Table of contents

 

Jobs With Checkpoint options:

Slurm has an option to checkpoint your running jobs every X time, checkpoint-able jobs are needed for securing your progress on a preempted partitions or if you are running a very long job you will want to make checkpoints to have an option of stopping and continuing the job from your checkpoint.

Currently there are two partitions with timelimit of 1, 7 and 31 days that are made for check-pointing: ckptdell(ckptdell1d, ckptdell7d, ckptdell31d) and ckpthp(ckpthp1d, ckpthp7d, ckpthp31d)

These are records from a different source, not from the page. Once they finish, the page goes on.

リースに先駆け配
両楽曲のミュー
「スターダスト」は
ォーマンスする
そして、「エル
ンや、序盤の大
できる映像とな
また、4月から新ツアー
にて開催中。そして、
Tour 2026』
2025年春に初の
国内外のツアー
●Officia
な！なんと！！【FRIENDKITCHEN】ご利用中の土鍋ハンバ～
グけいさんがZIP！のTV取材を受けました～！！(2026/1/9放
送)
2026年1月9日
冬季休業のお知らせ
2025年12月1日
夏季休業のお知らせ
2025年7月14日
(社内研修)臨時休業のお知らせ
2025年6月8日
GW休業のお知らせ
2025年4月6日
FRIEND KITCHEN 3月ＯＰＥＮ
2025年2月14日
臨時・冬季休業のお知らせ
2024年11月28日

Below you can see the example of sbatch job script that will make checkpoint every  6 hours:

!/bin/bash
#SBATCH --job-name=CheckpointableJobExample
#SBATCH --ntasks=1
#SBATCH --nodes=1
#SBATCH --partition=ckptdell1d
#SBATCH --checkpoint=360  # Time in minutes, every X minutes to make a checkpoint
#SBATCH --checkpoint-dir=/data/ckpt # Default place where your checkpoints will be created, you can change it to other place in your home folder


#
# The following lines needed for checkponting. ##restarterOpts="StickToNodes" # Use the stick to nodes option only if your job cannot be resubmitted to other machines that was from beginning restarterOpts="" . /data/scripts/include_for_checkpointing

### From here you can start editing your job commands

for i in {1..300}; do
echo -n "$i:    "
date
sleep 2
done

*ckpt partitions made for checkpoint-able jobs and has lower priority then hive partitions, that means that every ckpt job can be preempted and restarted by any higher priority job from hive or private partitions.

Attention: If your job with checkpoints will stop and then started again, your job will continue from progress of the last checkpoint that was made and not from the second before the job was stopped.

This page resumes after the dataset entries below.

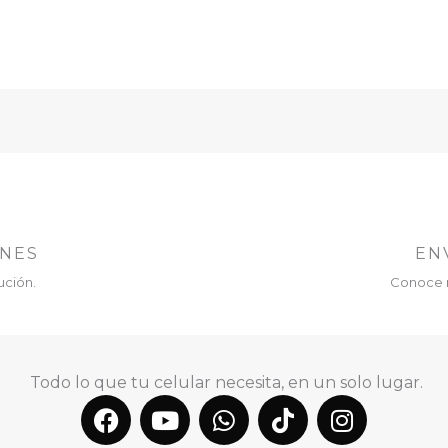
ONES
EN
ución.
Conoce 
Todo lo que tu celular necesita, en un solo lugar.
F
Y
W
T
I
a
o
h
i
n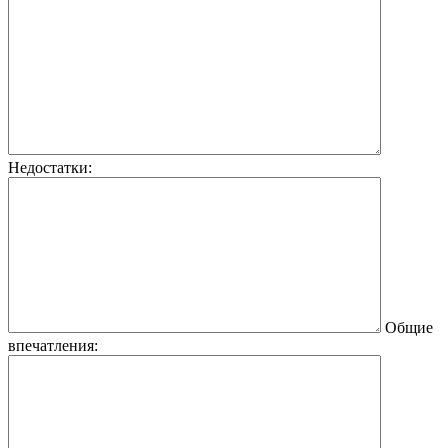
Недостатки:
Общие
впечатления:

Limitations: The checkpoint option has some limitations on few types of jobs, below you can see list of job types that will not work with the checkpoint option:

  • BLCR will not checkpoint and/or restore open sockets (TCP/IP, Unix domain, etc.). At restart time any sockets will appear to have been closed.
  • BLCR will not checkpoint and/or restore open character or block devices (e.g. serial ports or raw partitions). At restart time any devices will appear to have been closed.
  • BLCR does not handle SysV IPC objects (man 5 ipc). Such resources are silently ignored at checkpoint time and are not restored.
  • If a checkpoint is taken of a process with any "zombie" children, then these children will not be recreated at restart time. A "zombie" is defined as a process that has exited, but who's exit status has not yet been reaped by its parent (via wait() or a related function). This means that a wait()-family call made after a restart will never return a status for such a child.